Task goal: Everything in the entries below must be reproduced exactly, except the images.

Task inputs:
■ ■ ■ ■

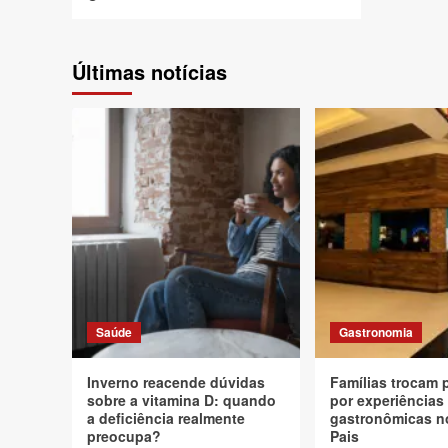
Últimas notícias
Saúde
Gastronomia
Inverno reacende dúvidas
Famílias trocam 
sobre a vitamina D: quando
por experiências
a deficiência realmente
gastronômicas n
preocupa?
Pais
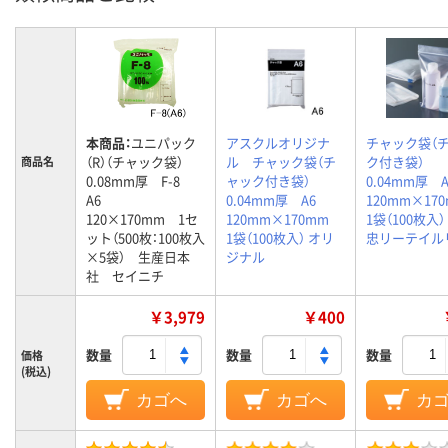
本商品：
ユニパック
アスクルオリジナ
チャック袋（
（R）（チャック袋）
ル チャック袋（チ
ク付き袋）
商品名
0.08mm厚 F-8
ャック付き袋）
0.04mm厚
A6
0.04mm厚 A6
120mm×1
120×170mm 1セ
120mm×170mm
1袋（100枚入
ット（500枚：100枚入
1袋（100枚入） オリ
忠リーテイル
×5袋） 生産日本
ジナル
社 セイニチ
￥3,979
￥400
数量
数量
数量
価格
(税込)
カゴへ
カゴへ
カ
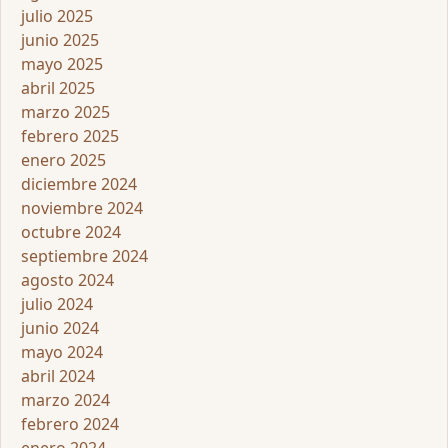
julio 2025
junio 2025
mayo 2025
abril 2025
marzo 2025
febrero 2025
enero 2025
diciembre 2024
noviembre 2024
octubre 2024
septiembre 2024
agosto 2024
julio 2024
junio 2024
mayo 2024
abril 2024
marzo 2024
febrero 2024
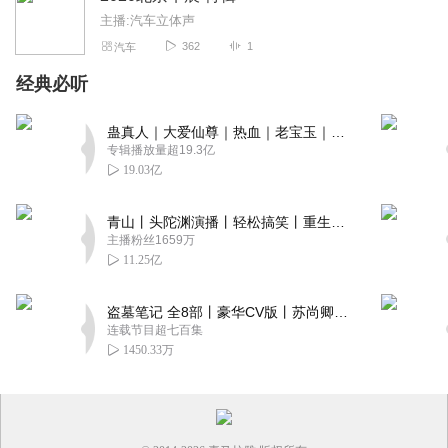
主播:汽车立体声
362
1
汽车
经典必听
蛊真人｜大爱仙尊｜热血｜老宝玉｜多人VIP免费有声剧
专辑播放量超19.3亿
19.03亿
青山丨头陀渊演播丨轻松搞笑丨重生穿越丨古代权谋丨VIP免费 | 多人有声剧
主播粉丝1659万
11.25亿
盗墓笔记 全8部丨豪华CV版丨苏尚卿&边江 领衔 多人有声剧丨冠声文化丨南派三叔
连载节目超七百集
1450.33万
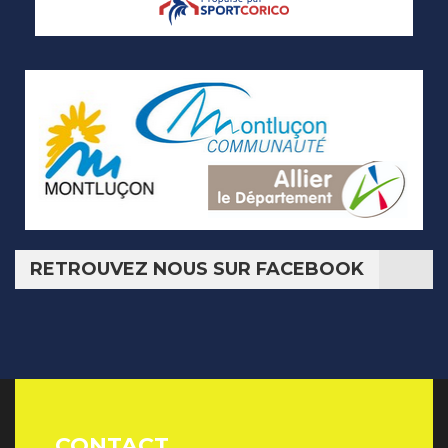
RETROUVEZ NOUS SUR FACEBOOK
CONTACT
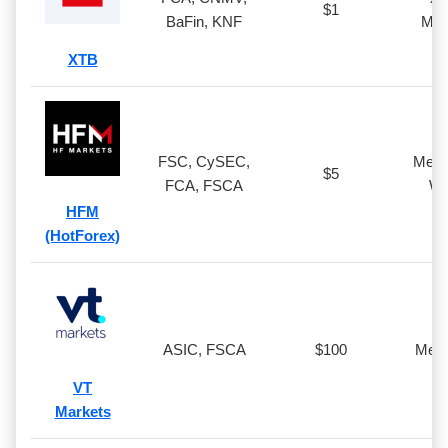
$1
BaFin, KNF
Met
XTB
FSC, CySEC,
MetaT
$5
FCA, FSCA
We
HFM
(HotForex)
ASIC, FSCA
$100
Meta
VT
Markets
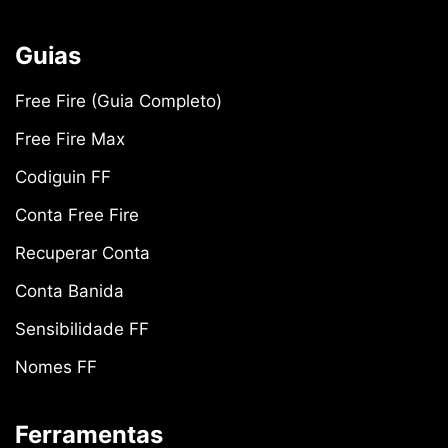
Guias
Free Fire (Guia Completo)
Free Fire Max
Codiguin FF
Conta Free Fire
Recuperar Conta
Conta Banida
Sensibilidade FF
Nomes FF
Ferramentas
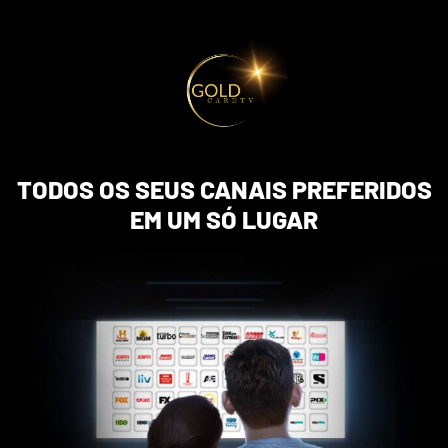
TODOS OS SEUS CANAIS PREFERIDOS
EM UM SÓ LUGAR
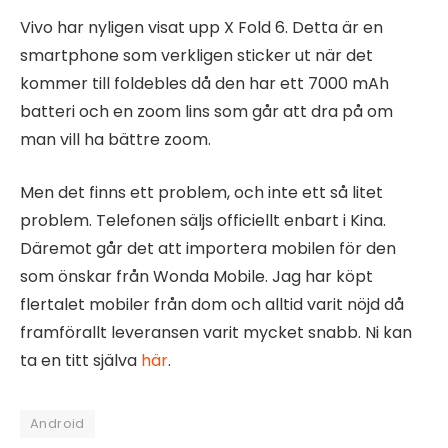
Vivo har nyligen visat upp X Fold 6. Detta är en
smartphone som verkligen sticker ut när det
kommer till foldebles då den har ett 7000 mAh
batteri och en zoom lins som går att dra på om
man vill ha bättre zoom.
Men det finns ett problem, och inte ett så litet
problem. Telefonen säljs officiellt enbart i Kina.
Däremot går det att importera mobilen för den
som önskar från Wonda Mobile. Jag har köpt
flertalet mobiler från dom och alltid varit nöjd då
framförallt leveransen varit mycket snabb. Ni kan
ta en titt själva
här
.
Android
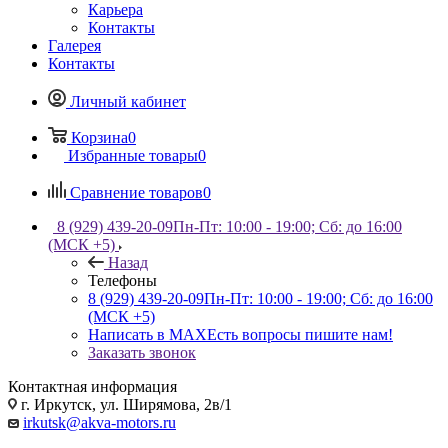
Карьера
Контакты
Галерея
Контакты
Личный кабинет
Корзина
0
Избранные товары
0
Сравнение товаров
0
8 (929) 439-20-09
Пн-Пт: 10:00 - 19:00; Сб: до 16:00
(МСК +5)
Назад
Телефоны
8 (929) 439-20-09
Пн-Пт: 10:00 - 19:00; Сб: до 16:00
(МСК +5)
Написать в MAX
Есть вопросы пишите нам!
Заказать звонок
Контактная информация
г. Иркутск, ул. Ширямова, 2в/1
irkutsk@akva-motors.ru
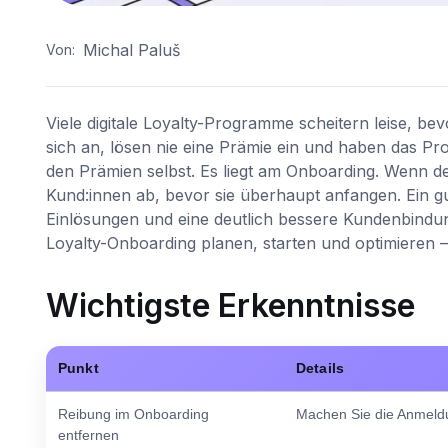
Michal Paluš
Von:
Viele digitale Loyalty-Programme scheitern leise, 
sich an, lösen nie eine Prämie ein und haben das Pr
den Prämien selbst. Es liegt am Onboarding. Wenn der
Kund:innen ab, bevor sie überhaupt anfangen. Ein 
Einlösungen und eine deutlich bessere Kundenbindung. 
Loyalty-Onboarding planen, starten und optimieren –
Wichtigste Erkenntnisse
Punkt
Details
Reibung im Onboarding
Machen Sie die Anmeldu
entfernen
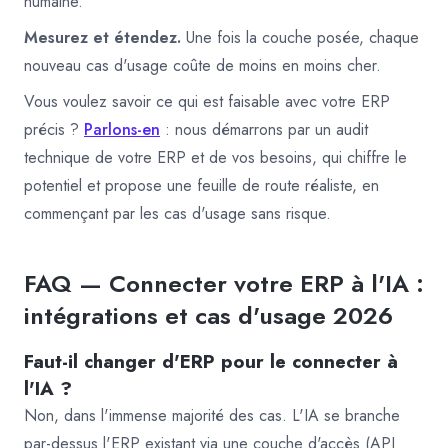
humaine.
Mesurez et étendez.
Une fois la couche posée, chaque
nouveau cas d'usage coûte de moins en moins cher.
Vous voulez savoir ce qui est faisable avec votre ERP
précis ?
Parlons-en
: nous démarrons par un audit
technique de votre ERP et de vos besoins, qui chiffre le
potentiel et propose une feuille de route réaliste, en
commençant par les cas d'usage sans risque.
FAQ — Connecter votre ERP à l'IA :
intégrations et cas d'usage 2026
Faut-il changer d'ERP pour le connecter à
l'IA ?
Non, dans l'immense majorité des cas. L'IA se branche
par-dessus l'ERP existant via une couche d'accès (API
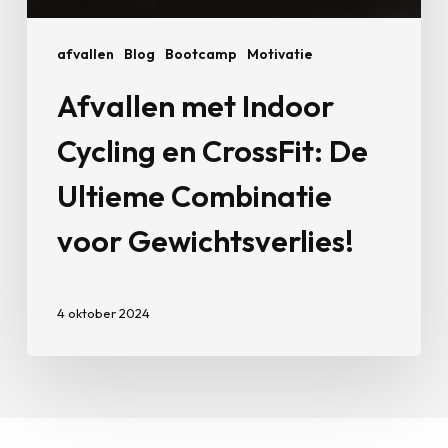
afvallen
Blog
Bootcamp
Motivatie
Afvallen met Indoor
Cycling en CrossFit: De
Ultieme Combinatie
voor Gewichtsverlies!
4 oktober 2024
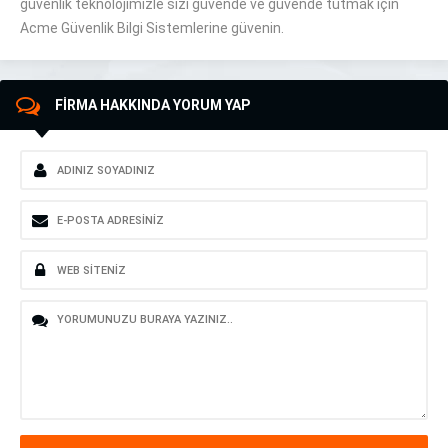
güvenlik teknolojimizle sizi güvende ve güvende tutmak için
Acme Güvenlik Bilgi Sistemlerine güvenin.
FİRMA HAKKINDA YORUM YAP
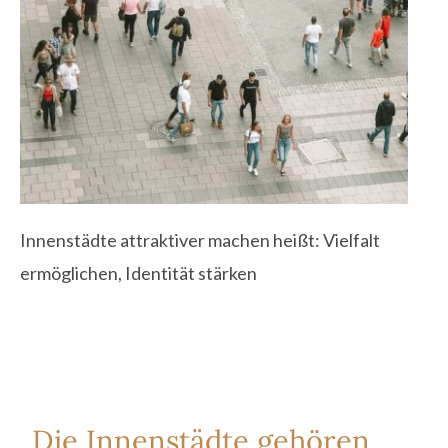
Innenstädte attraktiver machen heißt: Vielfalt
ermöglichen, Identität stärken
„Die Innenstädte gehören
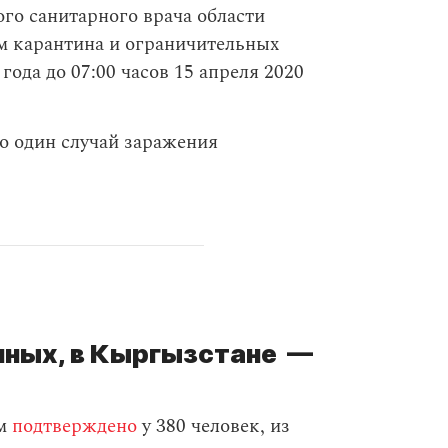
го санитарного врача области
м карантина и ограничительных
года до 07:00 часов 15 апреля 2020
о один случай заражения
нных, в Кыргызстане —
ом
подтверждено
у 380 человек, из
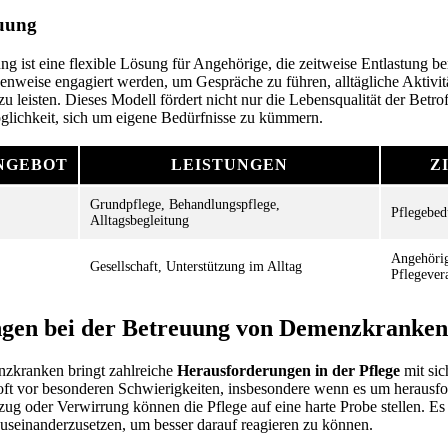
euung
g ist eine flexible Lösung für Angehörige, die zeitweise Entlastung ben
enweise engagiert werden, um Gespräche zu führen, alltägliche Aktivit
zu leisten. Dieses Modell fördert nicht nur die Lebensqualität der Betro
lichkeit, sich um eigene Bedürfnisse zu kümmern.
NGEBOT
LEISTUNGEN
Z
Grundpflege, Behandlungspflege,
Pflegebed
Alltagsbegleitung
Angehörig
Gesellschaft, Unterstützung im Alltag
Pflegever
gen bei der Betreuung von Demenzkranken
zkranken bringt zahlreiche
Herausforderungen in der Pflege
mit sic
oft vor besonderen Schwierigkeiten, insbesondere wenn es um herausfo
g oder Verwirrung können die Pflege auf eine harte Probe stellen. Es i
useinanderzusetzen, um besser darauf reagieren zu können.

■ ■ ■ ■

The answer:
Últimas notícias
Saúde
Gastronomia
Inverno reacende dúvidas
Famílias trocam 
sobre a vitamina D: quando
por experiências
a deficiência realmente
gastronômicas n
preocupa?
Pais
本商品：
ユニパック
アスクルオリジナ
チャック袋（
（R）（チャック袋）
ル チャック袋（チ
ク付き袋）
商品名
0.08mm厚 F-8
ャック付き袋）
0.04mm厚
A6
0.04mm厚 A6
120mm×1
120×170mm 1セ
120mm×170mm
1袋（100枚入
ット（500枚：100枚入
1袋（100枚入） オリ
忠リーテイル
×5袋） 生産日本
ジナル
社 セイニチ
￥3,979
￥400
数量
数量
数量
価格
(税込)
カゴへ
カゴへ
カ
julio 2025
junio 2025
mayo 2025
abril 2025
marzo 2025
febrero 2025
enero 2025
diciembre 2024
noviembre 2024
octubre 2024
septiembre 2024
agosto 2024
julio 2024
junio 2024
mayo 2024
abril 2024
marzo 2024
febrero 2024
主播:汽车立体声
362
1
汽车
经典必听
蛊真人｜大爱仙尊｜热血｜老宝玉｜多人VIP免费有声剧
专辑播放量超19.3亿
19.03亿
青山丨头陀渊演播丨轻松搞笑丨重生穿越丨古代权谋丨VIP免费 | 多人有声剧
主播粉丝1659万
11.25亿
盗墓笔记 全8部丨豪华CV版丨苏尚卿&边江 领衔 多人有声剧丨冠声文化丨南派三叔
连载节目超七百集
1450.33万
RETROUVEZ NOUS SUR FACEBOOK
CONTACT
$1
BaFin, KNF
Met
XTB
FSC, CySEC,
MetaT
$5
FCA, FSCA
We
HFM
(HotForex)
ASIC, FSCA
$100
Meta
VT
Markets
Guias
Free Fire (Guia Completo)
Free Fire Max
Codiguin FF
Conta Free Fire
Recuperar Conta
Conta Banida
Sensibilidade FF
Nomes FF
Ferramentas
TODOS OS SEUS CANAIS PREFERIDOS
EM UM SÓ LUGAR
Vivo har nyligen visat upp X Fold 6. Detta är en
smartphone som verkligen sticker ut när det
kommer till foldebles då den har ett 7000 mAh
batteri och en zoom lins som går att dra på om
man vill ha bättre zoom.
Men det finns ett problem, och inte ett så litet
problem. Telefonen säljs officiellt enbart i Kina.
Däremot går det att importera mobilen för den
som önskar från Wonda Mobile. Jag har köpt
flertalet mobiler från dom och alltid varit nöjd då
framförallt leveransen varit mycket snabb. Ni kan
ta en titt själva
här
.
Android
Карьера
Контакты
Галерея
Контакты
Личный кабинет
Корзина
0
Избранные товары
0
Сравнение товаров
0
8 (929) 439-20-09
Пн-Пт: 10:00 - 19:00; Сб: до 16:00
(МСК +5)
Назад
Телефоны
8 (929) 439-20-09
Пн-Пт: 10:00 - 19:00; Сб: до 16:00
(МСК +5)
Написать в MAX
Есть вопросы пишите нам!
Заказать звонок
Контактная информация
г. Иркутск, ул. Ширямова, 2в/1
irkutsk@akva-motors.ru
Michal Paluš
Von:
Viele digitale Loyalty-Programme scheitern leise, 
sich an, lösen nie eine Prämie ein und haben das Pr
den Prämien selbst. Es liegt am Onboarding. Wenn der
Kund:innen ab, bevor sie überhaupt anfangen. Ein 
Einlösungen und eine deutlich bessere Kundenbindung. 
Loyalty-Onboarding planen, starten und optimieren –
Wichtigste Erkenntnisse
Punkt
Details
Reibung im Onboarding
Machen Sie die Anmeldu
entfernen
humaine.
Mesurez et étendez.
Une fois la couche posée, chaque
nouveau cas d'usage coûte de moins en moins cher.
Vous voulez savoir ce qui est faisable avec votre ERP
précis ?
Parlons-en
: nous démarrons par un audit
technique de votre ERP et de vos besoins, qui chiffre le
potentiel et propose une feuille de route réaliste, en
commençant par les cas d'usage sans risque.
FAQ — Connecter votre ERP à l'IA :
intégrations et cas d'usage 2026
Faut-il changer d'ERP pour le connecter à
l'IA ?
Non, dans l'immense majorité des cas. L'IA se branche
par-dessus l'ERP existant via une couche d'accès (API
afvallen
Blog
Bootcamp
Motivatie
Afvallen met Indoor
Cycling en CrossFit: De
Ultieme Combinatie
voor Gewichtsverlies!
4 oktober 2024
güvenlik teknolojimizle sizi güvende ve güvende tutmak için
Acme Güvenlik Bilgi Sistemlerine güvenin.
FİRMA HAKKINDA YORUM YAP
Innenstädte attraktiver machen heißt: Vielfalt
ermöglichen, Identität stärken
„Die Innenstädte gehören
го санитарного врача области
м карантина и ограничительных
года до 07:00 часов 15 апреля 2020
о один случай заражения
нных, в Кыргызстане —
ом
подтверждено
у 380 человек, из
euung
g ist eine flexible Lösung für Angehörige, die zeitweise Entlastung ben
enweise engagiert werden, um Gespräche zu führen, alltägliche Aktivit
zu leisten. Dieses Modell fördert nicht nur die Lebensqualität der Betro
lichkeit, sich um eigene Bedürfnisse zu kümmern.
NGEBOT
LEISTUNGEN
Z
Grundpflege, Behandlungspflege,
Pflegebed
Alltagsbegleitung
Angehörig
Gesellschaft, Unterstützung im Alltag
Pflegever
gen bei der Betreuung von Demenzkranken
zkranken bringt zahlreiche
Herausforderungen in der Pflege
mit sic
oft vor besonderen Schwierigkeiten, insbesondere wenn es um herausfo
g oder Verwirrung können die Pflege auf eine harte Probe stellen. Es i
useinanderzusetzen, um besser darauf reagieren zu können.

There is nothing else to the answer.